# Choosing Comparison Levels

When building a Splink model, one of the most important aspects is defining the [`Comparisons`](../comparison.md) and [`Comparison Levels`](../comparison_level.md) that the model will train on. Each `Comparison Level` within a `Comparison` should contain a different amount of evidence that two records are a match, which the model can assign a Match Weight to. 

`Comparison`s follow the structure below:

```
Data Linking Model
├─-- Comparison: Date of birth
│    ├─-- ComparisonLevel: Exact match
│    ├─-- ComparisonLevel: Up to one character difference
│    ├─-- ComparisonLevel: Up to three character difference
│    ├─-- ComparisonLevel: All other
├─-- Comparison: Name
│    ├─-- ComparisonLevel: Exact match on first name and surname
│    ├─-- ComparisonLevel: Exact match on first name
│    ├─-- etc.
```



## How records get assigned to Comparison Levels

When assigning a record pair to a `Comparison Level`, Splink runs sequentially through each level and assigns the record pair to the first level that they satisfy the condition of. As a result, when defining a `Comparison`, care must be taken on order of the `Comparison Level`s.

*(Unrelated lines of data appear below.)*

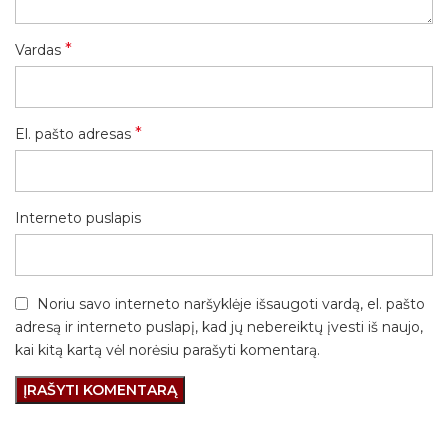
*
Vardas
*
El. pašto adresas
Interneto puslapis
Noriu savo interneto naršyklėje išsaugoti vardą, el. pašto
adresą ir interneto puslapį, kad jų nebereiktų įvesti iš naujo,
kai kitą kartą vėl norėsiu parašyti komentarą.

For example, if we construct two simple comparisons for a `name` column, both with an exact match and a fuzzy match ([levenshtein](./comparators.md#levenshtein-distance)) level:

In [1]:
import splink.duckdb.comparison_level_library as cll

comparison_correct_order = {
    "output_column_name": "name",
    "comparison_levels": [
        cll.null_level("name"),
        cll.exact_match_level("name"),
        cll.levenshtein_level("name", 2),
        cll.else_level(),
    ],
}

comparison_incorrect_order = {
    "output_column_name": "name",
    "comparison_levels": [
        cll.null_level("name"),
        cll.levenshtein_level("name", 2),
        cll.exact_match_level("name"),
        cll.else_level(),
    ],
}

Now, consider a list of names to consider and we can use the `get_comparison_levels` function from the `comparison_helpers` library to see how each combination of these names are assigned to a `Comparison Level` for our two `Comparison`s.

In [6]:
import splink.comparison_helpers as ch

names = ["Julia", "Julia", "Julie", "Rachel"]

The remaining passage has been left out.